So, at this point, one should understand labels as list of 0, 1 or more arbitrary identifiers attached to each sample. How this labels will be used to group samples in individuals, populations or possibly multi-level hierachical structure is up to the Structure class.

Note

The separator can also be changed. This can be done using the label_separator argument of the io.from_fasta() method.

Outgroup specification

Tools analysing diversity in EggLib can account for one or more outgroup samples. If individuals are defined in the main group (ingroup), it is required that outgroup samples also come as one or more individuals sharing the same ploidy.

Individuals must be specified by the label # (obligatory as the only or first label), followed by maximum one other label (if the individual level is to be considered). Thus, outgroup samples are denoted by the tag @# or @#,IND where IND is an individual label.

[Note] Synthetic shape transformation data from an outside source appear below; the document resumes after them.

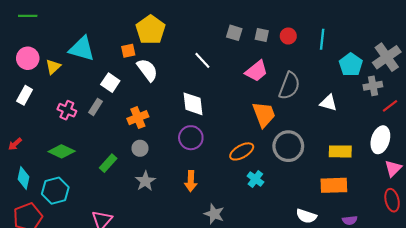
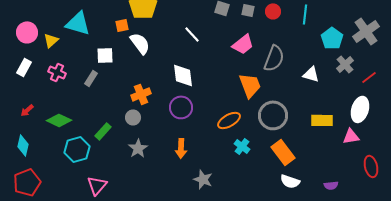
white square: (110, 83) -> (105, 55), turned -36
gray cross: (373, 86) -> (345, 64), moved, turned -30
pink cross: (67, 110) -> (57, 72), moved
orange cross: (138, 118) -> (141, 94), moved
red arrow: (15, 144) -> (27, 110), moved
pink triangle: (393, 168) -> (351, 136), moved, turned 36
orange rectangle: (334, 185) -> (283, 152), moved, turned 55
cyan hexagon: (55, 191) -> (77, 149), moved

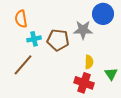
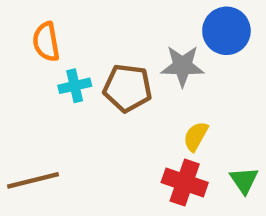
yellow semicircle: (89, 62) -> (196, 136), turned -152
brown line: (23, 65) -> (33, 180), moved, turned 35
green triangle: (111, 74) -> (244, 180), moved

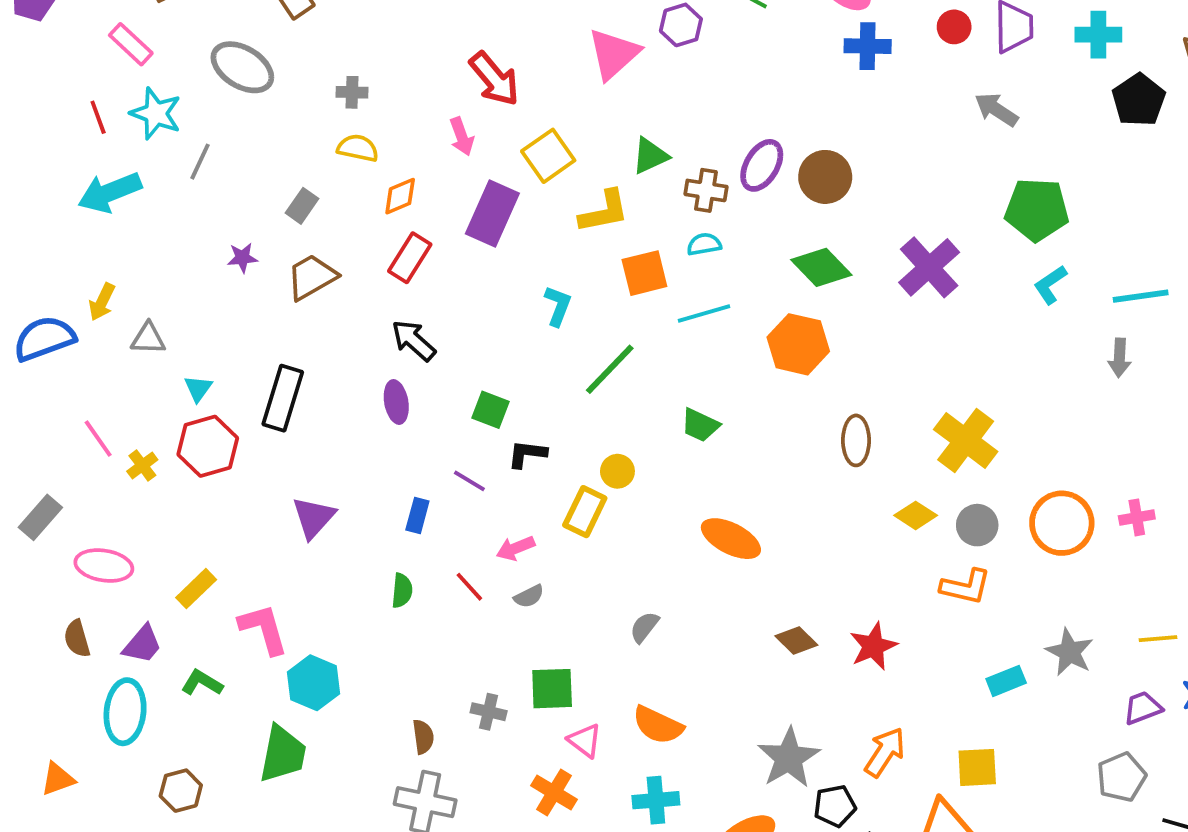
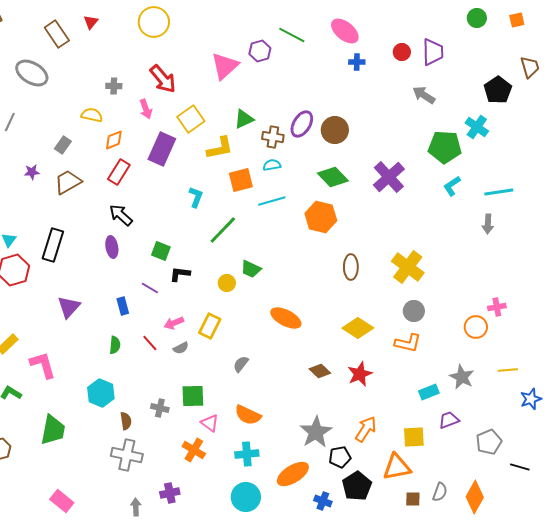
cyan cross: (1098, 35) -> (477, 127), moved, turned 35
blue cross: (868, 46) -> (357, 62), size x0.7
gray cross: (352, 92) -> (114, 86), moved
green trapezoid: (700, 425) -> (251, 269), moved
yellow rectangle: (585, 512) -> (210, 326), moved
blue rectangle: (417, 515) -> (123, 306), turned -30
yellow diamond: (916, 515) -> (358, 328), moved, size x1.4
orange circle: (1062, 523) -> (476, 327), moved, size x0.7
cyan hexagon: (314, 683) -> (101, 393), moved
purple trapezoid: (1143, 708) -> (449, 420), moved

Note that if there are individuals in the ingroup then there must be also individuals in the outgroup (with the same ploidy).

Very importantly, one must keep in mind that neither io.from_fasta() nor Align have a notion of the outgroup. They don’t interpret the # label as special and don’t process outgroup samples differently of other samples. It will be the job of Structure to separate the outgroup from the rest of the samples. This means that, if you have outgroup samples including in your data, you must use a Structure instance for treating them properly. Also, if you want to use another label than # to identify outgroup samples, you need to tell it to Structure.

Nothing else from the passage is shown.